The first session occurred under medical supervision. Subjects were monitored for symptoms and vital signs changes (heart and breathing rates, blood pressure, peripheral oxygen saturation), at the beginning and ending of training. Subjects had monthly follow-up hospital appointments, and training intensity was gradually increased at the consultation, according with their tolerance and symptoms. We used modified Borg scale to monitor the level of dyspnea, tolerance, and to adjust the training intensity [21]. Our goal was to select an intensity that would maintain Borg scale between 2 (slight) and 4 (somewhat severe) [22]. All participants were asked to keep a training journal, to register training compliance and breathlessness level (using modified Borg scale) at the end of each set. They were encouraged to maintain a honest registry and to report the training only when it was performed. In each follow-up appointment, patients brought their journal, so that exercise tolerance could be assessed. Only the physician was responsible for adjusting the threshold resistance of the device.

Training Device

We used Powerbreathe Medic Classic devices to perform the IMT (Figure 1). The Powerbreathe is a light-weight portable device that offers an adjustable threshold load up to 90 cmH2O. The adequate technique for each repetition requires performing a fast maximal inspiration against the defined threshold load, followed by a slow passive expiration. Users should assure a good mouth sealing around the mouthpiece, the use of a nose clip and should maintain normal breathing rates (10-20 cycles per minute). All devices were provided by Vivisol for the sole purpose of conducting this study, with no conflict of interests to declare.

Assessment Measures

We collected all clinical data using the institutional clinical software Sistema de Apoio ao Médico (SAM) and SClínico. The cohort baseline characterization included age, gender and clinical relevant parameters such as NMD diagnosis, pathological background and treatment. We assessed pulmonary function parameters including MIP, maximal expiratory pressure (MEP) and peak cough flow (PCF). These parameters were collected at the beginning of the protocol and reassessed after completing three months of training, for comparison.

MIP and MEP measurements were performed in the pulmonary function laboratory by two cardiopulmonologist technicians using a plethysmograph (MasterScreen Body from Jaeger).
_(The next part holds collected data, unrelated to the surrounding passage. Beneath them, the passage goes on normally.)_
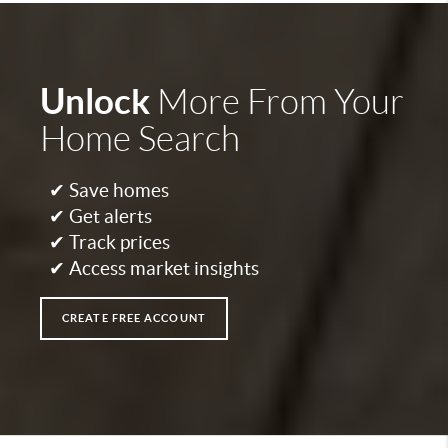
Unlock
More From Your
Home Search
✔ Save homes
✔ Get alerts
✔ Track prices
✔ Access market insights
CREATE FREE ACCOUNT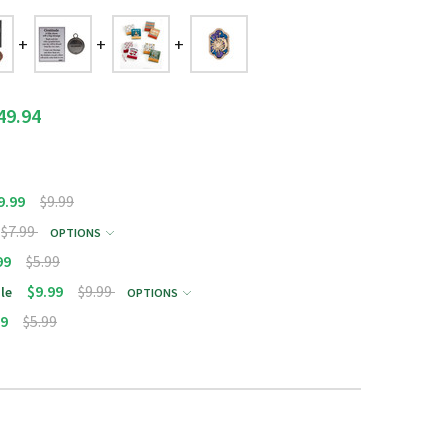
49.94
9.99
$9.99
$7.99
OPTIONS
99
$5.99
$9.99
$9.99
le
OPTIONS
99
$5.99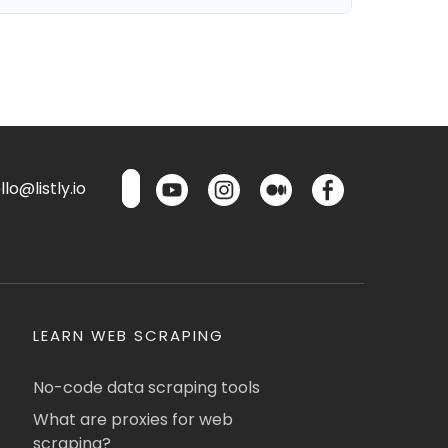
lo@listly.io
LEARN WEB SCRAPING
No-code data scraping tools
What are proxies for web
scraping?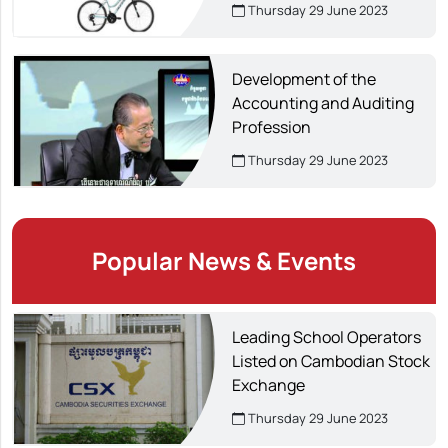
creating about 14,000 jobs.
Thursday 29 June 2023
Development of the
Accounting and Auditing
Profession
Thursday 29 June 2023
Popular News & Events
Leading School Operators
Listed on Cambodian Stock
Exchange
Thursday 29 June 2023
Patients remained in the sitting position during the procedure and used a nose clip. After explanation of the procedure, three measurements were performed. The higher result was selected for the study. PCF was assessed with a portable peak flow meter, and the procedure was conducted by the physician. After a detailed explanation, participants performed three coughing maneuvers in the sitting position, using a nose clip and assuring adequate mouth sealing. The higher value was selected for the study. Every pulmonary function measurements, procedures, devices and professionals were the same during the study, in order to minimize possible bias.


• Main outcome was MIP.

• Secondary outcomes included MEP and PCF. Compliance to training was also assessed.

• Respiratory infections was not an outcome, since the cohort had no prior reported infections.

Data Analysis

Data analysis was made with IBM SPSS Statistics v23. We used mean (± standard deviation), median (± interquartile range) and valid percentages to characterize the variables. We used Wilcoxon tests to compare the MIP, MEP and PCF assessments, due to the non-parametric distribution of the variables. A p-value of 0.05 or less was considered as statistically significant. Statistical power was calculated with 95% confidence interval. Training compliance was calculated based on the ratio of training sessions performed/prescribed. We have not considered the subjects who abandoned the protocol or were lost to follow-up (it is unknown if they continued the training at home).

Ethics Approval

This study has been approved by the Hospital Ethics Commission, Administrative Council and Medicine Department. Each patient signed an informed consent form before enrolling in the study.


Cohort Characteristics

We analyzed a population of 113 patients with NMD, who underwent pulmonary function assessment between 2017 and 2019. After selecting patients with SD and decreased MIP, with no exclusion criteria, a total of 9 patients was eligible to be enrolled in the study (Table 2). There was 6 men and 3 women in the cohort. Mean age was 48±11 years (35-66 years) and median MIP was 29.78±31.62 cmH2O (16-57 cmH2O). Unfortunately, 2 participants abandoned the study, and other 2 were lost to follow-up due to the current COVID-19 pandemic.

Training Progression

All participants started training with low resistances, at 20% of baseline MIP, with a median of 6±6 cmH2 O (3-12 cmH2O). At the end of the protocol, median training resistance was 14.5±13 cmH2 O (7-25 cmH2O), which represents 50±13% of baseline MIP (Table 3).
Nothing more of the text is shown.